Sunday, February 17, 2008

First Post

So we moved to Michigan 3 years ago, feeling like residency would last forever and it would be a long time before we had to make any more decisions. And now it is sneaking up upon us- We have less than a year and a half to go before we will need to begin a whole new phase of our life together. And where should we go? Should we stay here? Will we pick up and move on to a new adventure? When will we know? How will we decide?!

I guess I always figured that when the time came, we would get our "marching orders" from the Lord and I still believe we will. He has never failed to lead and guide us as we've listened with open hearts for what He has for us.

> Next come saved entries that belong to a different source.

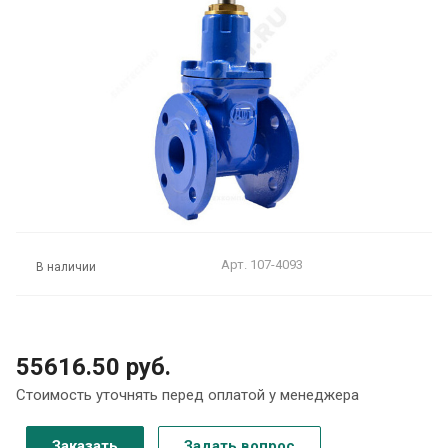
Арт.
107-4093
В наличии
55616.50 руб.
Стоимость уточнять перед оплатой у менеджера
Заказать
Задать вопрос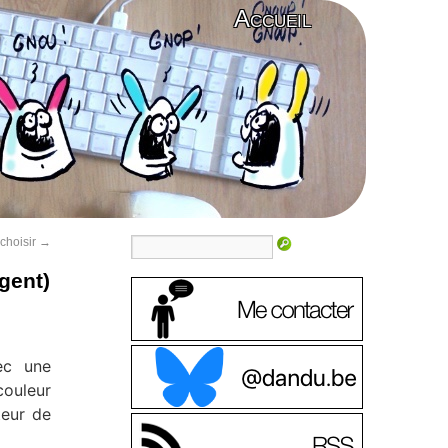
Accueil
choisir
→
gent)
ec une
couleur
teur de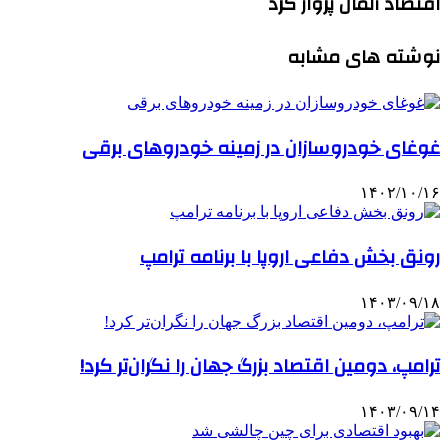
اقتصاد آلمان پرواز کرد
نوشته های مشابه
غوغای خودروسازان در زمینه خودروهای برقی
۱۴۰۲/۱۰/۱۶
رونق بخش دفاعی اروپا با برنامه ترامپ
۱۴۰۳/۰۹/۱۸
ترامپ، دومین اقتصاد بزرگ جهان را نگران‌تر کرد!
۱۴۰۳/۰۹/۱۴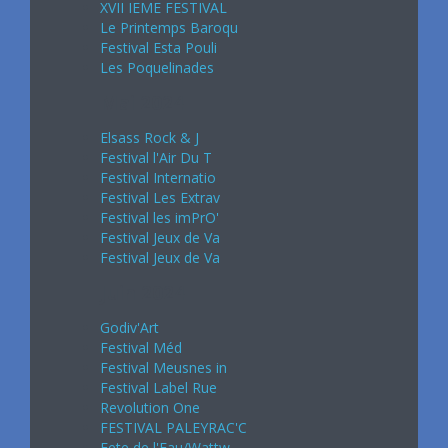
XVII IEME FESTIVAL
Le Printemps Baroqu
Festival Esta Pouli
Les Poquelinades
Mai 2024
Elsass Rock & J
Festival l'Air Du T
Festival Internatio
Festival Les Extrav
Festival les imPrO'
Festival Jeux de Va
Festival Jeux de Va
Juin 2024
Godiv'Art
Festival Méd
Festival Meusnes in
Festival Label Rue
Revolution One
FESTIVAL PALEYRAC'C
Fete de l'Eau/Wattw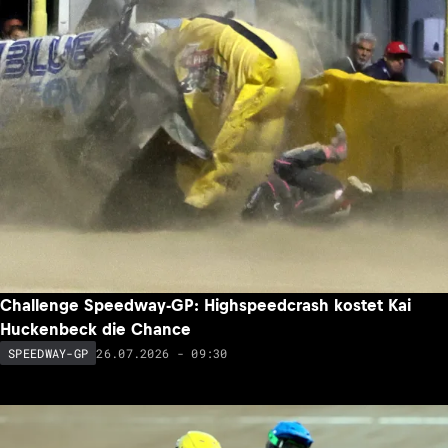
Challenge Speedway-GP: Highspeedcrash kostet Kai
Huckenbeck die Chance
26.07.2026 - 09:30
SPEEDWAY-GP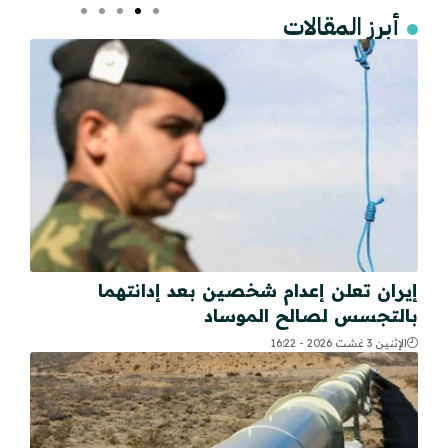
أبرز المقالات
إيران تعلن إعدام شخصين بعد إدانتهما
بالتجسس لصالح الموساد
الإثنين 3 غشت 2026 - 16:22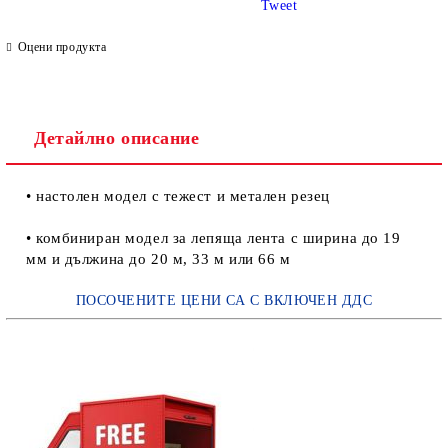
Tweet
Оцени продукта
Детайлно описание
• настолен модел с тежест и метален резец
• комбиниран модел за лепяща лента с ширина до 19
мм и дължина до 20 м, 33 м или 66 м
ПОСОЧЕНИТЕ ЦЕНИ СА С ВКЛЮЧЕН ДДС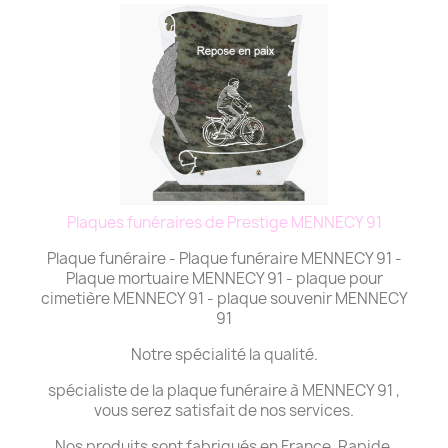
Plaques funéraires de Prestige MENNECY 91
Plaque funéraire - Plaque funéraire MENNECY 91 -
Plaque mortuaire MENNECY 91 - plaque pour
cimetière MENNECY 91 - plaque souvenir MENNECY
91
Notre spécialité la qualité.
spécialiste de la plaque funéraire à MENNECY 91 ,
vous serez satisfait de nos services.
Nos produits sont fabriqués en France. Rapide,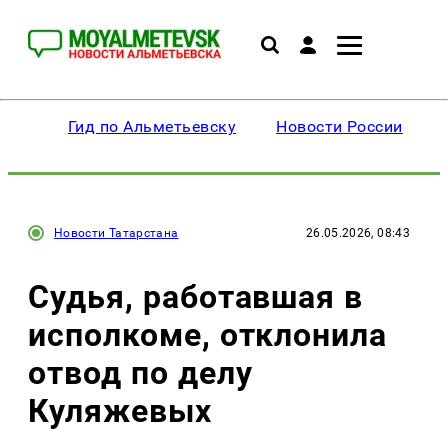
Гид по Альметьевску
Новости России
Новости Татарстана
26.05.2026, 08:43
Судья, работавшая в
исполкоме, отклонила
отвод по делу
Куляжевых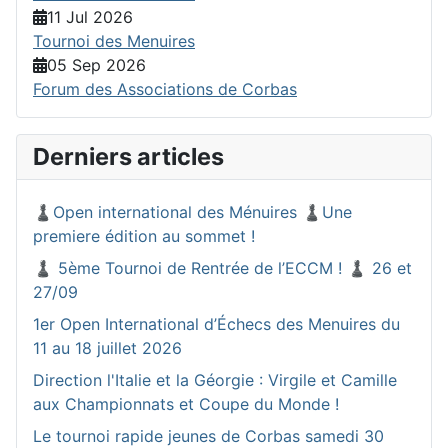
11 Jul 2026
Tournoi des Menuires
05 Sep 2026
Forum des Associations de Corbas
Derniers articles
♟️Open international des Ménuires ♟️Une
premiere édition au sommet !
♟️ 5ème Tournoi de Rentrée de l’ECCM ! ♟️ 26 et
27/09
1er Open International d’Échecs des Menuires du
11 au 18 juillet 2026
Direction l'Italie et la Géorgie : Virgile et Camille
aux Championnats et Coupe du Monde !
Le tournoi rapide jeunes de Corbas samedi 30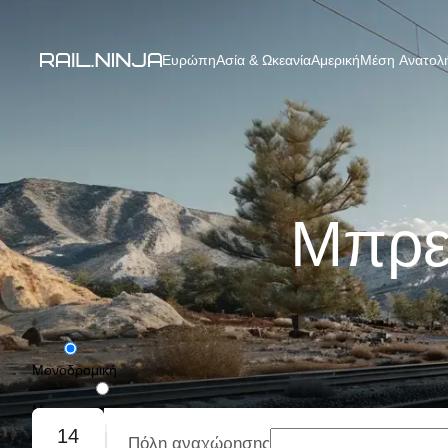
Ευρώπη
Ασία & Ωκεανία
Αμερική
Μέση Ανατολή
Μπρε
Μονοδρομική
Με επιστροφή
14
Πόλη αναχώρησης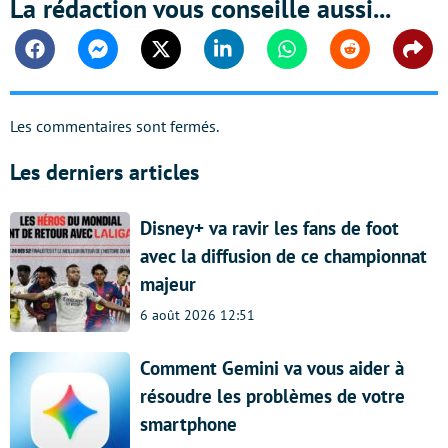
La rédaction vous conseille aussi...
Facebook
Messenger
Twitter
Linkedin
Whatsapp
Reddit
Shar
Les commentaires sont fermés.
Les derniers articles
Disney+ va ravir les fans de foot
avec la diffusion de ce championnat
majeur
6 août 2026 12:51
Comment Gemini va vous aider à
résoudre les problèmes de votre
smartphone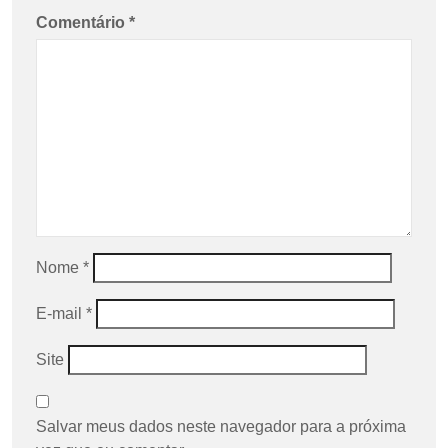
Comentário
*
Nome
*
E-mail
*
Site
Salvar meus dados neste navegador para a próxima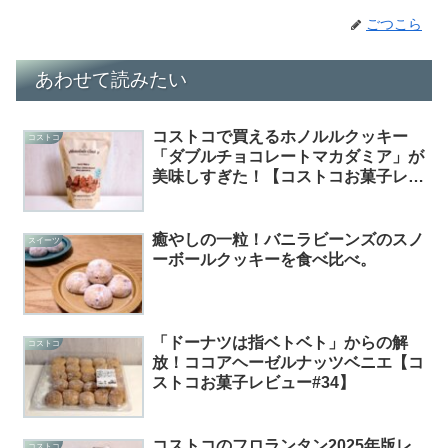
ごつこら
あわせて読みたい
コストコで買えるホノルルクッキー
コストコ
「ダブルチョコレートマカダミア」が
美味しすぎた！【コストコお菓子レビ
ュー#11】
癒やしの一粒！バニラビーンズのスノ
スイーツ
ーボールクッキーを食べ比べ。
「ドーナツは指ベトベト」からの解
コストコ
放！ココアヘーゼルナッツベニエ【コ
ストコお菓子レビュー#34】
コストコのフロランタン2025年版レ
コストコ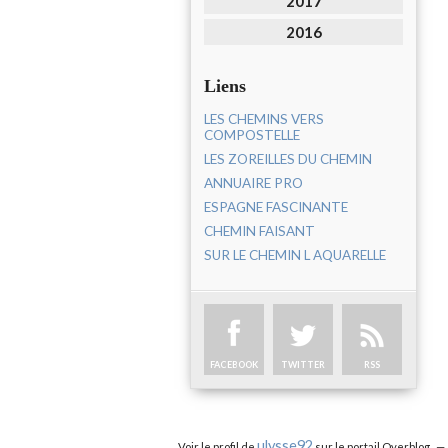
2017
2016
Liens
LES CHEMINS VERS
COMPOSTELLE
LES ZOREILLES DU CHEMIN
ANNUAIRE PRO
ESPAGNE FASCINANTE
CHEMIN FAISANT
SUR LE CHEMIN L AQUARELLE
FACEBOOK
TWITTER
RSS
ulysse92
Voir le profil de
sur le portail Overblog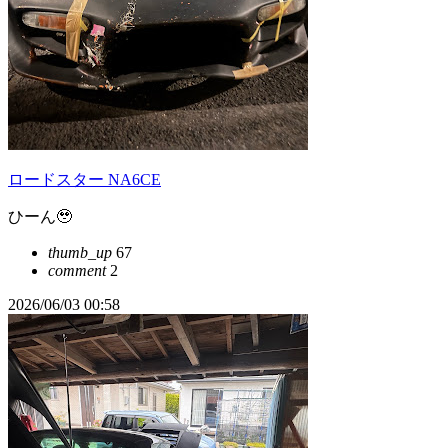
ロードスター NA6CE
ひーん🥹
thumb_up
67
comment
2
2026/06/03 00:58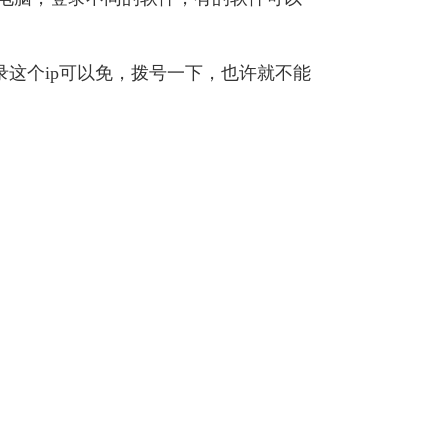
录这个ip可以免，拨号一下，也许就不能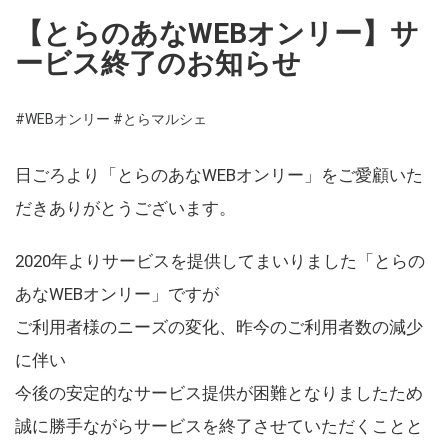
【とらのあなWEBオンリー】サ
ービス終了のお知らせ
#WEBオンリー
#とらマルシェ
日ごろより「とらのあなWEBオンリー」をご愛顧いた
だきありがとうございます。
2020年よりサービスを提供してまいりました「とらの
あなWEBオンリー」ですが
ご利用者様のニーズの変化、昨今のご利用者数の減少
に伴い
今後の安定的なサービス提供が困難となりましたため
誠に勝手ながらサービスを終了させていただくことと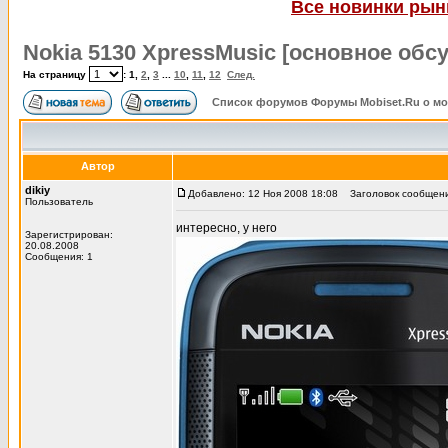
Все новинки рынк
Nokia 5130 XpressMusic [основное обс
На страницу
:
1
,
2
,
3
...
10
,
11
,
12
След.
Список форумов Форумы Mobiset.Ru о м
Автор
dikiy
Добавлено: 12 Ноя 2008 18:08
Заголовок сообщения
Пользователь
интересно, у него
Зарегистрирован:
20.08.2008
Сообщения: 1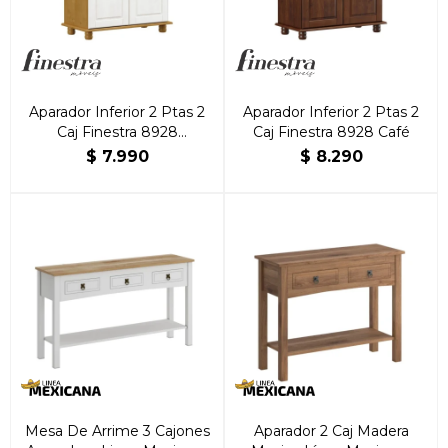
Aparador Inferior 2 Ptas 2
Aparador Inferior 2 Ptas 2
Caj Finestra 8928
Caj Finestra 8928 Café
Roble/Blanco
$
7.990
$
8.290
Mesa De Arrime 3 Cajones
Aparador 2 Caj Madera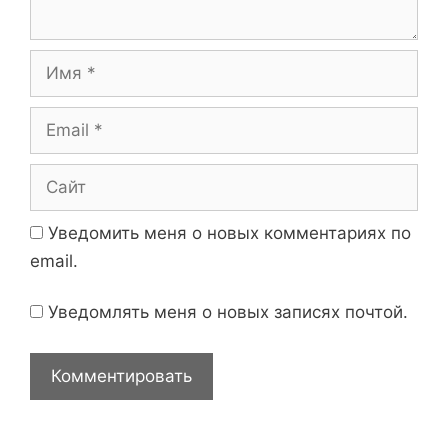
а
и
р
и
И
й
м
я
E
m
a
С
i
а
l
й
Уведомить меня о новых комментариях по
т
email.
Уведомлять меня о новых записях почтой.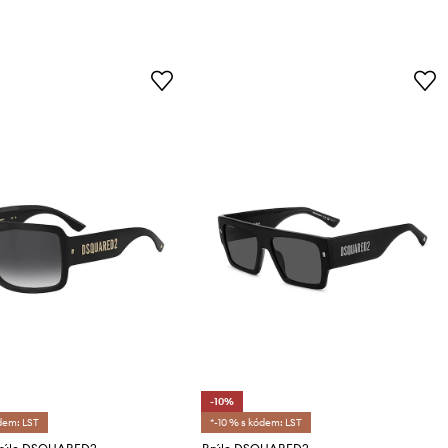
-10%
dem: LST
*-10 % s kódem: LST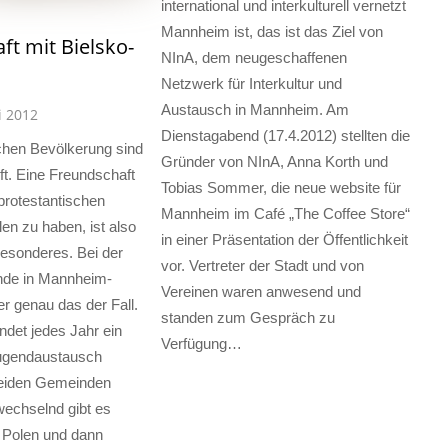
international und interkulturell vernetzt
Mannheim ist, das ist das Ziel von
ft mit Bielsko-
NInA, dem neugeschaffenen
Netzwerk für Interkultur und
Austausch in Mannheim. Am
i 2012
Dienstagabend (17.4.2012) stellten die
chen Bevölkerung sind
Gründer von NInA, Anna Korth und
ft. Eine Freundschaft
Tobias Sommer, die neue website für
protestantischen
Mannheim im Café „The Coffee Store“
en zu haben, ist also
in einer Präsentation der Öffentlichkeit
Besonderes. Bei der
vor. Vertreter der Stadt und von
de in Mannheim-
Vereinen waren anwesend und
r genau das der Fall.
standen zum Gespräch zu
indet jedes Jahr ein
Verfügung…
Jugendaustausch
eiden Gemeinden
bwechselnd gibt es
 Polen und dann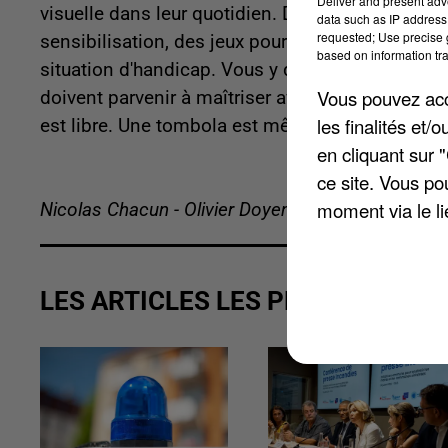
Deliver and present adv
visuelle dans leur quotidien. Dimanche, de 8h à 
data such as IP address 
requested; Use precise g
sensibilisation, des jeux pour les enfants ou en
based on information tra
situation d'handicap. Vous y découvrirez les no
Vous pouvez acce
doivent parvenir à maîtriser avant d'être confiés à
les finalités et
est libre. Une tombola est même prévue avec des
en cliquant sur 
ce site. Vous po
moment via le li
Nicolas Chacun - Olivier Doyen
LES ARTICLES LES PLUS VUS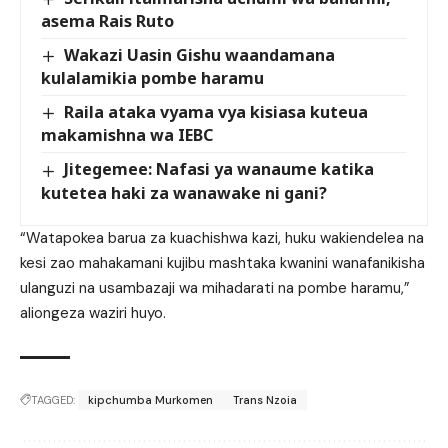
asema Rais Ruto
Wakazi Uasin Gishu waandamana
kulalamikia pombe haramu
Raila ataka vyama vya kisiasa kuteua
makamishna wa IEBC
Jitegemee: Nafasi ya wanaume katika
kutetea haki za wanawake ni gani?
“Watapokea barua za kuachishwa kazi, huku wakiendelea na
kesi zao mahakamani kujibu mashtaka kwanini wanafanikisha
ulanguzi na usambazaji wa mihadarati na pombe haramu,”
aliongeza waziri huyo.
TAGGED:
kipchumba Murkomen
Trans Nzoia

Up until fairly recently, I think I had my heart closed off in a sense. I hate moving with a passion- having done it 8 times in my life- and I'm not really anxious to do it again. The housing market where we live is one of the poorest in the country and we'd likely lose money if we tried to sell our house. It took awhile, but I feel comfortable and happy here now, with friends I would greatly miss if we had to leave.

But as we've begun earnestly seeking God's will on this, I have felt a really deep sense of peace about whatever may come... and on top if it all, the spark of adventure has been lit inside me! I'm excited to see where He brings, and to dream of new and exciting things until He makes it clear to us where He wants us to go.

So if you're as interested as my mom is in the inner workings of my mind... then by all means, follow along. I'm not sure how often I'll post, but as I have ideas and thoughts to share, I will document them here.

2 comments:

Transplant said...

I love it! I can hardly wait to read the next chapter!

You certainly have a bit of the old Took inside you, just like Bilbo did.

Where did you find the lovely template?

Christi said...

I am interested to see where you'll end up. I would miss you so much if you move far away, but I know our friendship would continue. I will continue to pray for you and Brad as you struggle with the next step.